Recent tragedies and the resulting recalls of products manufactured for children have made us look hard at everything our children touch. In an effort to protect my own child, I have been scouring recall lists and other safety information. Along the way, I made a shocking discovery. One of the top hidden dangers for children is something we all have in our homes: furniture. In fact, furniture tipovers are #3 on the list of hidden dangers for children according to the Consumer Product Safety Commission, right behind magnets and recalled toys.

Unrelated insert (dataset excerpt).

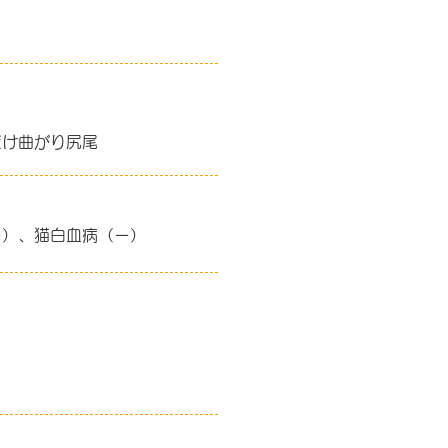
だけ曲がり尻尾
ー）、猫白血病（ー）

While numbers vary according to the reporting agency, each year thousands of people are injured from falling furniture. Many of these injuries are sustained by children; some of them fatal. For a truly heartbreaking story, visit the Lambert family's website. The Lamberts lost their beautiful daughter when a wardrobe fell on her in her bedroom. In her memory the family has launched a website

and a campaign to educate the public about the dangers of furniture tipovers.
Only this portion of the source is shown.